A novel RNA in situ hybridization assay for the long noncoding RNA SChLAP1 predicts poor clinical outcome after radical prostatectomy in clinically localized prostate cancer.

Long noncoding RNAs (lncRNAs) are an emerging class of oncogenic molecules implicated in a diverse range of human malignancies. We recently identified SChLAP1 as a novel lncRNA that demonstrates outlier expression in a subset of prostate cancers, promotes tumor cell invasion and metastasis, and associates with lethal disease. Based on these findings, we sought to develop an RNA in situ hybridization (ISH) assay for SChLAP1 to 1) investigate the spectrum of SChLAP1 expression from benign prostatic tissue to metastatic castration-resistant prostate cancer and 2) to determine whether SChLAP1 expression by ISH is associated with outcome after radical prostatectomy in patients with clinically localized disease.
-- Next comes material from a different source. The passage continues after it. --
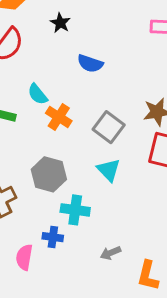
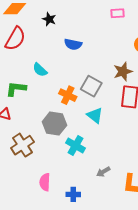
orange cross: (59, 117) -> (68, 95), moved
cyan cross: (75, 210) -> (75, 145), turned 30
blue cross: (53, 237) -> (73, 194), moved

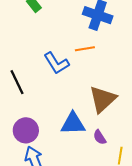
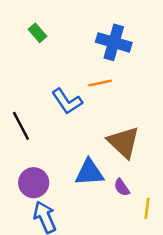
brown triangle: (103, 99) -> (123, 142), turned -32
The results from our current study demonstrate that SChLAP1 expression increases with prostate cancer progression, and high SChLAP1 expression by ISH is associated with poor outcome after radical prostatectomy in patients with clinically localized prostate cancer by both univariate (hazard ratio = 2.343, P = .005) and multivariate (hazard ratio = 1.99, P = .032) Cox regression analyses. This study highlights a potential clinical utility for SChLAP1 ISH as a novel tissue-based biomarker assay for outcome prognostication after radical prostatectomy

Discovery and Characterization of Long Non-coding RNAs in Prostate Cancer.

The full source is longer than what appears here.